━━ EXTRACTED DATA
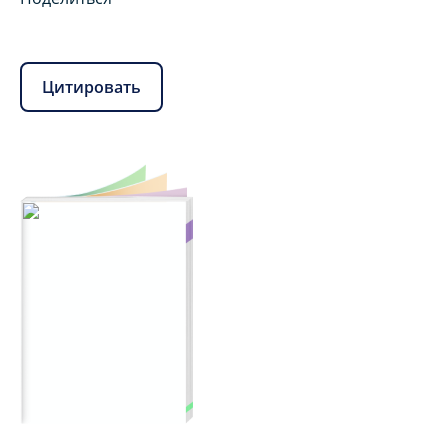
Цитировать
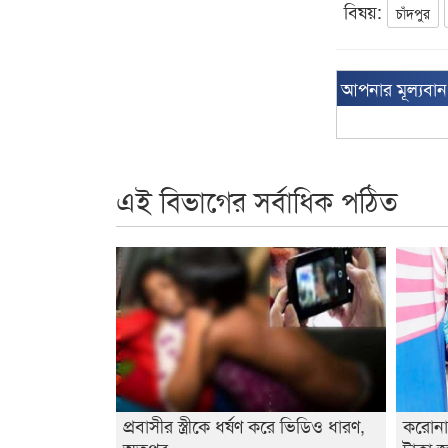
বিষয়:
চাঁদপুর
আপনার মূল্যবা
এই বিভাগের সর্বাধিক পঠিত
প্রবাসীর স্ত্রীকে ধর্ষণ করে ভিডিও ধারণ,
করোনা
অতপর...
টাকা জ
━━━━
━━ EXTRACTED DATA
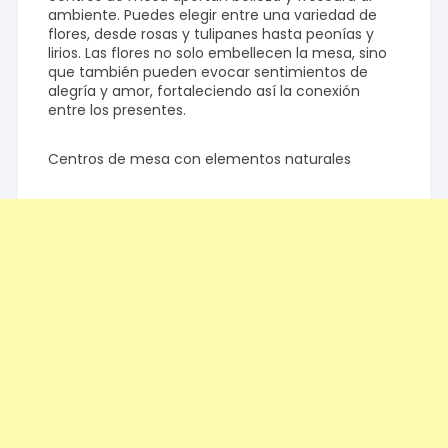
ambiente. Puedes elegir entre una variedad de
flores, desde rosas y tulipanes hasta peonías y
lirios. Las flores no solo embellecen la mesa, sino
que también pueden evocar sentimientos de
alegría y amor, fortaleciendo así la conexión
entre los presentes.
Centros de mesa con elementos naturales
━━━━
## AIM OF THE TASK
Set down, exactly as they appear above, all lines from the one that has "entre los presentes." down to the one that has "Centros de mesa con elementos naturales", including those two and no others.

## COMPLETED TASK
entre los presentes.
Centros de mesa con elementos naturales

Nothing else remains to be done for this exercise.